In: Statistics and Probability
Consider the following measurements of blood hemoglobin concentrations (in g/dL) from three human populations at different geographic locations:
population1 = [ 14.7 , 15.22, 15.28, 16.58, 15.10 ]
population2 = [ 15.66, 15.91, 14.41, 14.73, 15.09]
population3 = [ 17.12, 16.42, 16.43, 17.33]
Perform ANOVA to check if any of these populations have different mean hemoglobin concentrations. (Assume that all the ANOVA requirements such as normality, equal variances and random samples are met.) After you perform ANOVA perform a Tukey-Kramer post-hoc test at a significance level of 0.05 to see which populations actually have different means. As usual, round all answers to two digits after the decimal point. (Make sure you round off to at least three digits any intermediate results in order to obtain the required precision of the final answers.) For any questions, which ask about differences in means or test statistics, which depend on differences in means provide absolute values. In other words if you get a negative value, multiply by -1 to make it positive.
QUESTION 9
What is the standard error of the difference between the means of population 1 and population 2, needed to calculate the Tukey-Kramer q-statistic?
QUESTION 10
What is the Tukey-Kramer q-statistic for populations 1 and 2? (Report the absolute value, if you get a negative number, multiply by -1)
QUESTION 11
What is the standard error of the difference between the means of population 1 and population 3, needed to calculate the Tukey-Kramer q-statistic?
QUESTION 12
What is the Tukey-Kramer q-statistic for populations 1 and 3? (Report the absolute value, if you get a negative number, multiply by -1)
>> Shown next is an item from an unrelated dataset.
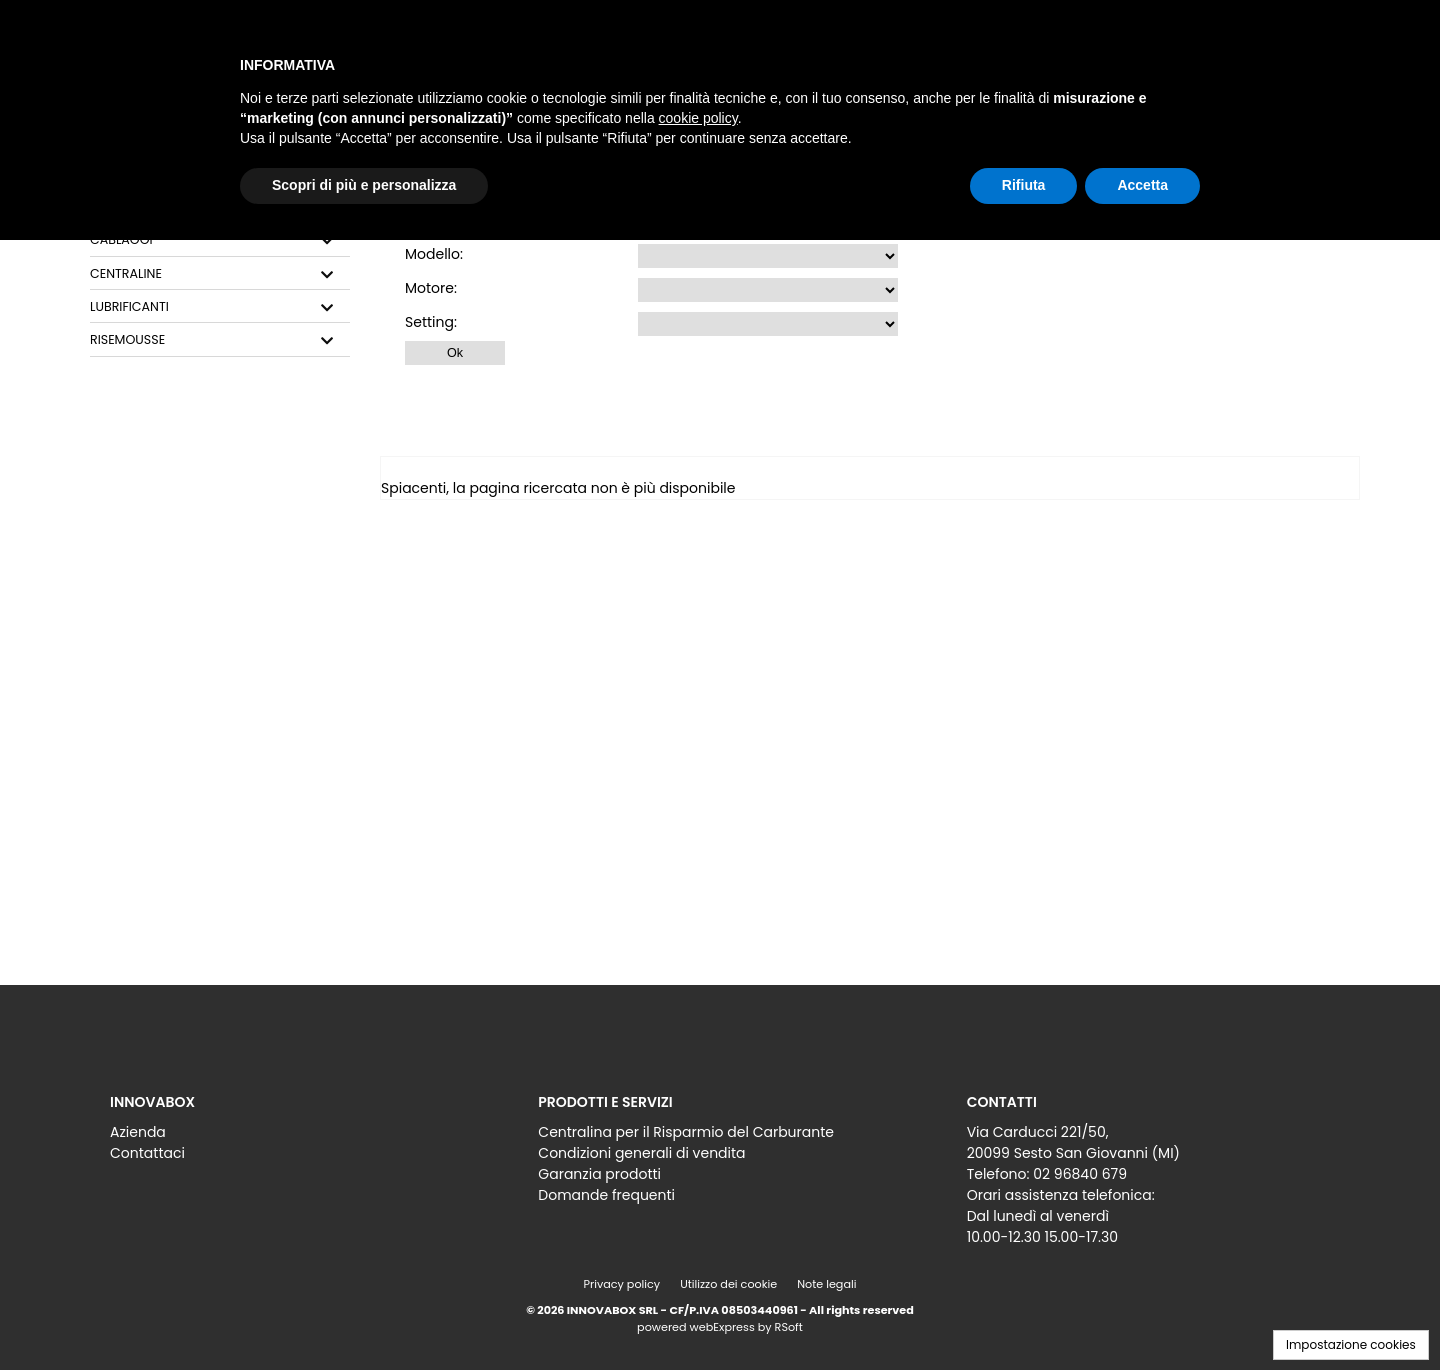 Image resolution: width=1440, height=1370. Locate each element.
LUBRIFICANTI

Ho:Populations haven't different mean hemoglobin concentrations.
V/s
H1:Populations have different mean hemoglobin concentrations.
Here we use one way anova test.
under Ho,
Using Excel data analysis toopack we solve problem
Enter data in to Excel,
1 | 14.7 | 15.22 | 15.28 | 16.58 | 15.1 |
2 | 15.36 | 15.91 | 14.41 | 14.73 | 15.09 |
3 | 17.12 | 16.42 | 16.43 | 17.33 |
Excel = > Data => Data Analysis => Anova : Single factor => input range => group by row => Lables in 1st column => output range => ok
Anova: Single Factor | ||||
SUMMARY | ||||
Groups | Count | Sum | Average | Variance |
1 | 5 | 76.88 | 15.376 | 0.50408 |
2 | 5 | 75.5 | 15.1 | 0.3342 |
3 | 4 | 67.3 | 16.825 | 0.2207 |
ANOVA | ||||||
Source of Variation | SS | df | MS | F | P-value | F crit |
Between Groups | 7.386351 | 2 | 3.693176 | 10.11774 | 0.003214 | 3.982298 |
Within Groups | 4.01522 | 11 | 0.36502 | |||
Total | 11.40157 | 13 |
test statistic = F =10.12
p-value = 0.003
Here p-value = 0.003 < alpha = 0.05 then we reject H0.
Conclude that these populations have different mean hemoglobin concentrations.
Now we carryout Tukey-Krammer Analysis
where ,
q is value from studentized range distribution table at (between df , within df) and alpha=0.05
means | n | ABS difference | values | Tukey value | |
1 | 15.376 | 5 | |1 - 2| | 0.276 | 0.8410 |
2 | 15.1 | 5 | |1- 3 | | 1.449 | 0.8920 |
3 | 16.825 | 5 | |2- 3| | 1.725 | 0.8410 |
QUESTION 9
standard error of the difference between the means of population 1 and population 2
SE = 0.27019
QUESTION 10
Tukey-Kramer q-statistic for populations 1 and 2
Tukey-Kramer q-statistic = 3.1127 * SE = 3.1127 * 0.27019
Tukey = 0.8410
Here |1 - 2| = 0.276 < tukey = 0.8410 then not significant difference between 1 and 2.
QUESTION 11
standard error of the difference between the means of population 1 and population 3
SE = 0.2866
QUESTION 12
Tukey-Kramer q-statistic for populations 1 and 3
Tukey-Kramer q-statistic = 3.1127 * SE
= 3.1127 * 0.2866
Tukey = 0.8920
Here |1 - 3| = 1.449 > tukey = 0.8920 then significant difference between 1 and 3.